= Work order =
All lines containing the string "teams" must be copied from the entries.

= Recorded data =
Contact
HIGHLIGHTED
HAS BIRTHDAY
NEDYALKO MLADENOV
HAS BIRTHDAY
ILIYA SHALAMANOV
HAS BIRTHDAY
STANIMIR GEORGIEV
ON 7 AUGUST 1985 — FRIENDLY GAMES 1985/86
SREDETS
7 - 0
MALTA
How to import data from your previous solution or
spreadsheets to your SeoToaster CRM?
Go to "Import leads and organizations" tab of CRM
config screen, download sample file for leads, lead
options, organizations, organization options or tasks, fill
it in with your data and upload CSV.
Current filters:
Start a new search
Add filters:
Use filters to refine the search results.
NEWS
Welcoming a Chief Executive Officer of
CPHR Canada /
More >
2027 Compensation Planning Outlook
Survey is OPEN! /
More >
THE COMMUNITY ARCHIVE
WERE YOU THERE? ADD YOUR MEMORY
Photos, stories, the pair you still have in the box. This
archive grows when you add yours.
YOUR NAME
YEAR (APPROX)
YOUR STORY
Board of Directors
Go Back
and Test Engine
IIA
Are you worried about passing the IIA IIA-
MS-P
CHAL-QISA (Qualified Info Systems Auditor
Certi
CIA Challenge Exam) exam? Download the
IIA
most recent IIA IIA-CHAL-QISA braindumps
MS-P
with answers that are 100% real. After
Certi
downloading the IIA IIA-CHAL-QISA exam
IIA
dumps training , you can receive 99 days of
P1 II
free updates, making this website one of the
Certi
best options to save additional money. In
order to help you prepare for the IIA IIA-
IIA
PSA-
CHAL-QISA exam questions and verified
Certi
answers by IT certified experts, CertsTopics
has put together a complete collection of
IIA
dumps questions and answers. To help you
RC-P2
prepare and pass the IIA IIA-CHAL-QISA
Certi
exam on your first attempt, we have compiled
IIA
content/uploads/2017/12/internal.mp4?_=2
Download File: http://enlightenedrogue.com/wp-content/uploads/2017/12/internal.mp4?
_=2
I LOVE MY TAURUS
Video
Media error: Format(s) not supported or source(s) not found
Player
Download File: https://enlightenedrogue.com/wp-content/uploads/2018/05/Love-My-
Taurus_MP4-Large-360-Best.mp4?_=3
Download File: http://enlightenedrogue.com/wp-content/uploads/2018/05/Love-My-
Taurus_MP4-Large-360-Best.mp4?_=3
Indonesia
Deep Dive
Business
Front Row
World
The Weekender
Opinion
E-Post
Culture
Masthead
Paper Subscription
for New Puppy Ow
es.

* * *

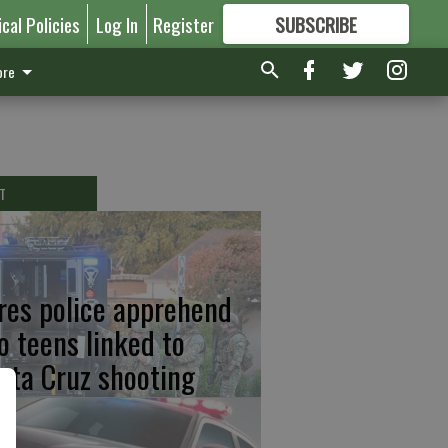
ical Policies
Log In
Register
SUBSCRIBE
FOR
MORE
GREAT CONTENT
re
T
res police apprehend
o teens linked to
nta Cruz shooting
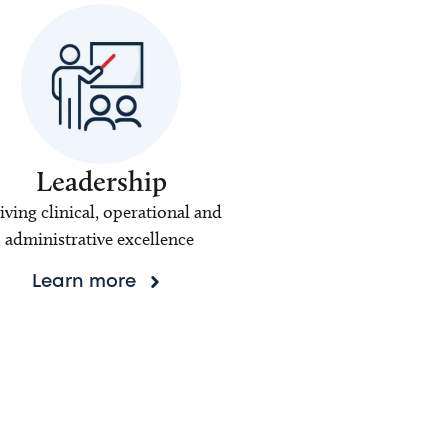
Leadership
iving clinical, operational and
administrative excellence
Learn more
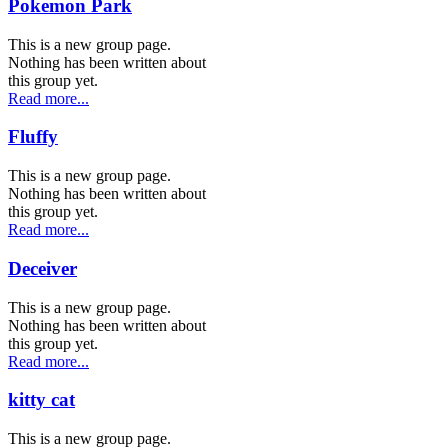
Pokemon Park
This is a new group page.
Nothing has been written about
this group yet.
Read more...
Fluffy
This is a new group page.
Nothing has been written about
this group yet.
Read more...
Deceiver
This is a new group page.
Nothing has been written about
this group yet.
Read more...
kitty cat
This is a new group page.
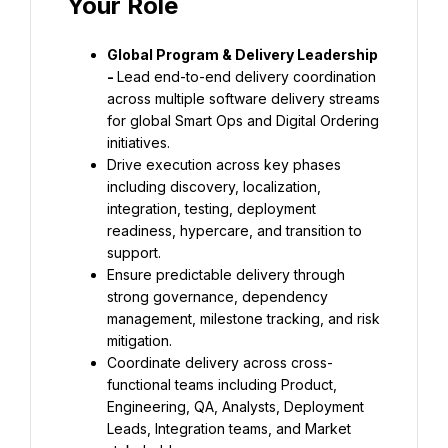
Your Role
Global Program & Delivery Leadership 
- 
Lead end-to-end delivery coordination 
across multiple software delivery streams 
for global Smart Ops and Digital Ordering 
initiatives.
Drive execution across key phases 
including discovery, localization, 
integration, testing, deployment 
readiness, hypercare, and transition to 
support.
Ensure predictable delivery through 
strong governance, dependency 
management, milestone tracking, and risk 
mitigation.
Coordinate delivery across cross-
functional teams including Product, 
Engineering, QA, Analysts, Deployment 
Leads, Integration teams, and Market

--

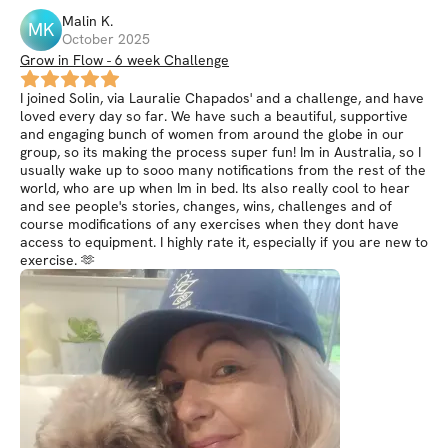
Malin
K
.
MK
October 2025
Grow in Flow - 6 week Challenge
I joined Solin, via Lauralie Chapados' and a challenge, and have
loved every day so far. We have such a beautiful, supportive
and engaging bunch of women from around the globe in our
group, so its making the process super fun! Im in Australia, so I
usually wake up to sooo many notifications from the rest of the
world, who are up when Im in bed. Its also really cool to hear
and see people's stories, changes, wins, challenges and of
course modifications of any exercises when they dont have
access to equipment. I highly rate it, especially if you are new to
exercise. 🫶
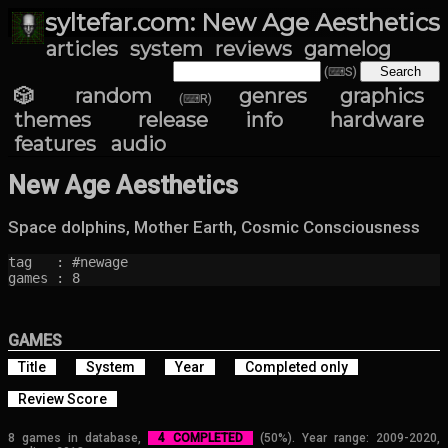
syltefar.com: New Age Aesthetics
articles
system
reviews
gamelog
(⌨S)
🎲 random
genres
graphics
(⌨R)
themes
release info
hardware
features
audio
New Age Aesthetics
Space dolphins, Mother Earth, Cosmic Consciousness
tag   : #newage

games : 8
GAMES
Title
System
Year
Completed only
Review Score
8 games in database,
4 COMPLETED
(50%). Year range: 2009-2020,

= Reply to the task =
functional teams including Product, 
Leads, Integration teams, and Market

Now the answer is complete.